4.  COIN in Dand (2009).  Belanday was the big one.  This, I believe, got handed over to the Americans in 2010.  I believe this is when Route FOSTERS got fully paved and renamed HYENA.  A lot of our TI was handed over to the Americans at this point, as TFK received U.S. battalions under command and U.S. Brigades started taking parts of Kandahar Province as their AO.  By the end of 2009, TFK would go from 1 Cdn BG in charge of all of Kandahar to 3 Battalions in charge of Panwayi (Cdn BG), Zharei (U.S. TF 1-12) and Dand (PRT).

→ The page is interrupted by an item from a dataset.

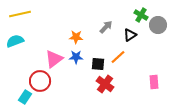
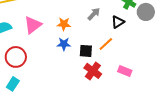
pink triangle: (54, 59) -> (33, 25), moved
red circle: (40, 81) -> (16, 57), moved
pink rectangle: (154, 82) -> (125, 71), moved, turned -64

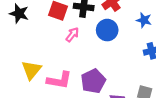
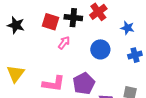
blue circle: (107, 30) -> (100, 49), moved
yellow triangle: (31, 70) -> (16, 74), moved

5.  COIN in Panjwayi (2009-2010)  There was TI in Salavat, Mohajarin, Ballpeen, A10, Patricia (these were all IVO Nakohney), and Sperwan Ghar.  FOB Masum Ghar remained a pretty important hub.  LAKE EFFECT was paved, and a new road (can't remember the name) completed from the end of LAKE EFFECT to connect to HYENA at the Panjwayi District Centre.  By this time, Battle Groups had returned to deploying with 3 Rifle Companies of 3 Platoons, with a fourth being added in 2010 with the PRT losing its Force Protection Coy (or the STAB Coys being restructured).

6.  Retaking the Horn of Panjwayi (2011):  Not real sure of this - I think it was largely American TI.


----------



## LightFighter (16 Feb 2015)

HULK_011 said:
			
		

> Were was Ghundy Ghar? Was that the large mound of dirt Northwest of MSG, but south of Ring Road South



It was west(maybe NW) of MSG and south of a road/highway(I can't remember the name), western Zhari district.  It was essentially a large mound of dirt and talcum powder sand. Lakokel was just east of Ghundy Ghar, I think around 1km away.


----------



## PuckChaser (16 Feb 2015)

SP Ghundy Ghar was here (41R QQ 167 900): https://www.google.ca/maps/place/31%C2%B031%2729.6%22N+65%C2%B016%2759.3%22E/@31.5249371,65.283498,596m/data=!3m1!1e3!4m2!3m1!1s0x0:0x0

Thanks again, Wikileaks.


----------



## brihard (17 Feb 2015)

So just to confirm, Route Fosters got renamed Hyena?


----------



## Infanteer (17 Feb 2015)

Yes.


----------